[WHAT IS REQUIRED] Working through the data below, reproduce word for word the line with "mobilen och vara" and every line after it, both ends included, and omit the pictures.

[EXERCISE INPUTS]
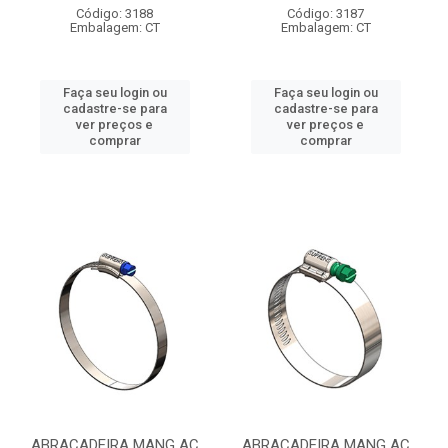
Código: 3188
Código: 3187
Embalagem: CT
Embalagem: CT
Faça seu login ou
Faça seu login ou
cadastre-se para
cadastre-se para
ver preços e
ver preços e
comprar
comprar
ABRACADEIRA MANG AC
ABRACADEIRA MANG AC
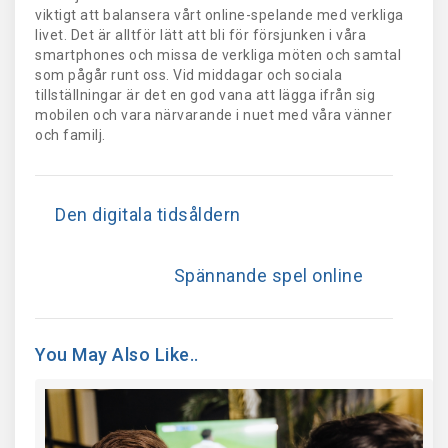
viktigt att balansera vårt online-spelande med verkliga
livet. Det är alltför lätt att bli för försjunken i våra
smartphones och missa de verkliga möten och samtal
som pågår runt oss. Vid middagar och sociala
tillställningar är det en god vana att lägga ifrån sig
mobilen och vara närvarande i nuet med våra vänner
och familj.
Den digitala tidsåldern
Spännande spel online
You May Also Like..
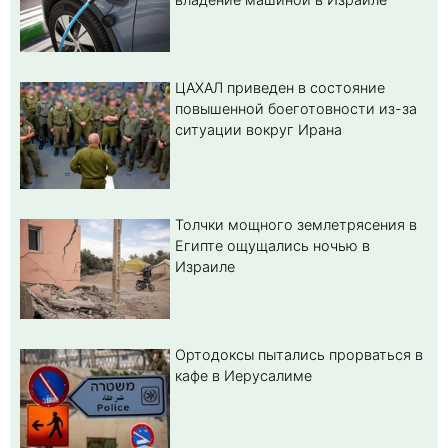
ЦАХАЛ приведен в состояние
повышенной боеготовности из-за
ситуации вокруг Ирана
Толчки мощного землетрясения в
Египте ощущались ночью в
Израиле
Ортодоксы пытались прорваться в
кафе в Иерусалиме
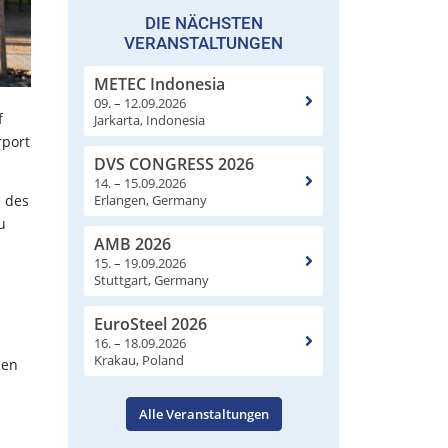
DIE NÄCHSTEN
VERANSTALTUNGEN
METEC Indonesia
09. – 12.09.2026
f
Jarkarta, Indonesia
rport
DVS CONGRESS 2026
14. – 15.09.2026
Erlangen, Germany
e des
u
AMB 2026
15. – 19.09.2026
Stuttgart, Germany
EuroSteel 2026
16. – 18.09.2026
Krakau, Poland
ien
Alle Veranstaltungen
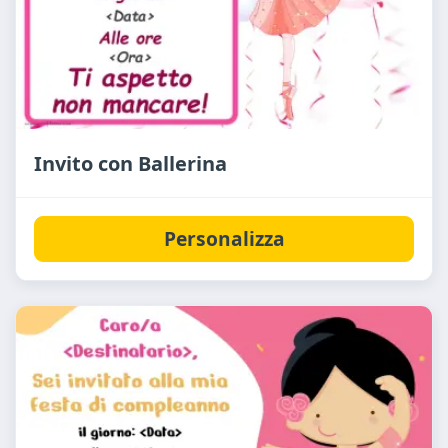
Invito con Ballerina
Personalizza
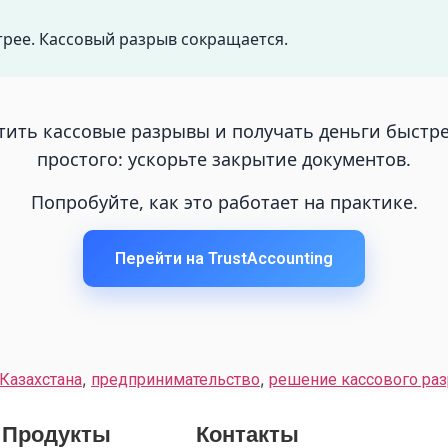
трее. Кассовый разрыв сокращается.
тить кассовые разрывы и получать деньги быстр
простого: ускорьте закрытие документов.
Попробуйте, как это работает на практике.
Перейти на TrustAccounting
,
,
Казахстана
предпринимательство
решение кассового ра
Продукты
Контакты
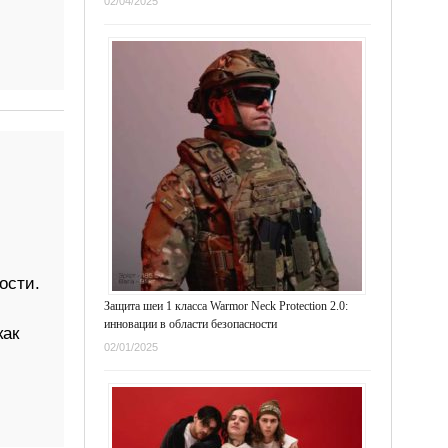
02/04/2025
ости.
Защита шеи 1 класса Warmor Neck Protection 2.0:
инновации в области безопасности
как
02/01/2025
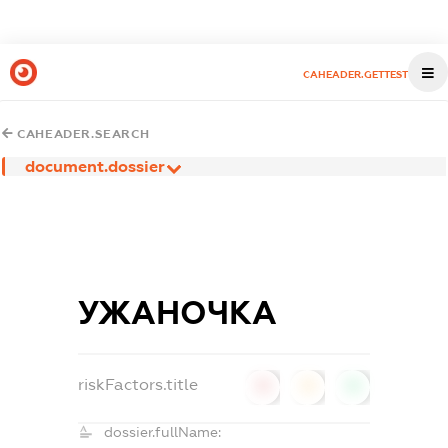
CAHEADER.GETTEST
CAHEADER.SEARCH
document.dossier
УЖАНОЧКА
riskFactors.title
0
0
0
dossier.fullName:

[EXERCISE RESPONSE]
mobilen och vara närvarande i nuet med våra vänner
och familj.
Den digitala tidsåldern
Spännande spel online
You May Also Like..
ЦАХАЛ приведен в состояние
повышенной боеготовности из-за
ситуации вокруг Ирана
Толчки мощного землетрясения в
Египте ощущались ночью в
Израиле
Ортодоксы пытались прорваться в
кафе в Иерусалиме
DIE NÄCHSTEN
VERANSTALTUNGEN
METEC Indonesia
09. – 12.09.2026
f
Jarkarta, Indonesia
rport
DVS CONGRESS 2026
14. – 15.09.2026
Erlangen, Germany
e des
u
AMB 2026
15. – 19.09.2026
Stuttgart, Germany
EuroSteel 2026
16. – 18.09.2026
Krakau, Poland
ien
Alle Veranstaltungen
Invito con Ballerina
Personalizza
трее. Кассовый разрыв сокращается.
тить кассовые разрывы и получать деньги быстр
простого: ускорьте закрытие документов.
Попробуйте, как это работает на практике.
Перейти на TrustAccounting
,
,
Казахстана
предпринимательство
решение кассового ра
Продукты
Контакты
02/04/2025
ости.
Защита шеи 1 класса Warmor Neck Protection 2.0:
инновации в области безопасности
как
02/01/2025
CAHEADER.GETTEST
CAHEADER.SEARCH
document.dossier
УЖАНОЧКА
riskFactors.title
0
0
0
dossier.fullName:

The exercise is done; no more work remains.